He tenido profesores excelentes, impolutos hombres de academia, que han ocupado las más altas dignidades, expresidentes de la Corte Constitucional, de la Corte Suprema de Justicia, del Consejo de Estado, magistrados de tribunal, jueces, litigantes y académicos, todos grandes maestros; de algunos aprendí lo que sé hacer, de otros aprendí lo que un abogado, incluso lo que un ser humano nunca debe hacer y que errores no se pueden cometer. De los mejores y de los peores se aprende, la universidad me dio la oportunidad de conocer profesores buenos y profesores malos.
Cursaba mis estudios de especialización en derecho constitucional en la Universidad Libre y fui alumno de dos profesores, polos opuestos, uno de ellos académico, responsable, hombre impoluto, transmisor del conocimiento, crítico y pedagógico, dedicado a la academia y al derecho en lo contencioso administrativo y en lo público. El otro un petardo, mamerto, charlatán, político, sin pedagogía, pasó por el aula en campaña política “yo hice…, yo hago…, yo hare…”; para el momento en que fue mi profesor era representante a la Cámara por el partido verde, antes era liberal, ahora creo que pertenece a otro partido, este profesorcillo salta de puesto en puesto y de partido en partido, a conveniencia, de la política al SENA, secretario de presidencia, dejando escándalos de corrupción a su paso, pareciera estar blindado en la rosca y con las puertas del poder abiertas.

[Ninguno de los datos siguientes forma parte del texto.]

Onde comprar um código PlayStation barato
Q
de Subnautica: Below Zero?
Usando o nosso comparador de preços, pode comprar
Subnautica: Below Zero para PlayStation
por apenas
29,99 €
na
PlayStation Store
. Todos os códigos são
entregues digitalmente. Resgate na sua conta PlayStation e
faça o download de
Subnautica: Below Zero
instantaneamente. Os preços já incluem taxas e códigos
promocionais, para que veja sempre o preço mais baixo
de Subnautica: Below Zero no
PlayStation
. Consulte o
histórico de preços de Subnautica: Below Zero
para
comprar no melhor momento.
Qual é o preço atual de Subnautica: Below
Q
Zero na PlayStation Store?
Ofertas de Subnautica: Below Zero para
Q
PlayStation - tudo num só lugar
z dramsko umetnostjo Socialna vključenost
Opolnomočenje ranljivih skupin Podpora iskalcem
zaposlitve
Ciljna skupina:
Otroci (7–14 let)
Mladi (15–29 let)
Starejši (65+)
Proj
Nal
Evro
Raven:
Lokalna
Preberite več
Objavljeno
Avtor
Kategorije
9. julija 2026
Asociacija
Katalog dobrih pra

Al profesor malo todo le importaba menos transmitir el conocimiento, seguro era más atractivo pasar un fin de semana en Cartagena que venir a cumplir el rol de profesor y académico. Lo mejor de su clase fue la enseñanza que la politiquería y la academia no van de la mano, que un mal político siempre será un pésimo profesor.

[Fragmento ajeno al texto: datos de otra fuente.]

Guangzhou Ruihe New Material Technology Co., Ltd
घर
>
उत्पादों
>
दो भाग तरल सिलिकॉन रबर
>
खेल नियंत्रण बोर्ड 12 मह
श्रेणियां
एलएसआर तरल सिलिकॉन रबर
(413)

El profesor bueno afronta una investigación por un tema de un contrato sin el cumplimiento de los requisitos legales, con el que no tiene seguro nada de responsabilidad, todo indica que es una víctima, en medio de una persecución política de gran envergadura, que afrontan las fuerzas políticas más poderosas del país. Lógico, que un hombre de academia no esté preparado para actuar como político, ni tenga los tentáculos para salir blindado como lo tienen los corruptos que entre ellos no se pisan la manguera.
A todos mis profesores, los buenos y los malos agradezco porque de ellos aprendí lo que se debe y no debe hacer, que bien contextualizado es una gran ganancia y experiencia de la cruda vida.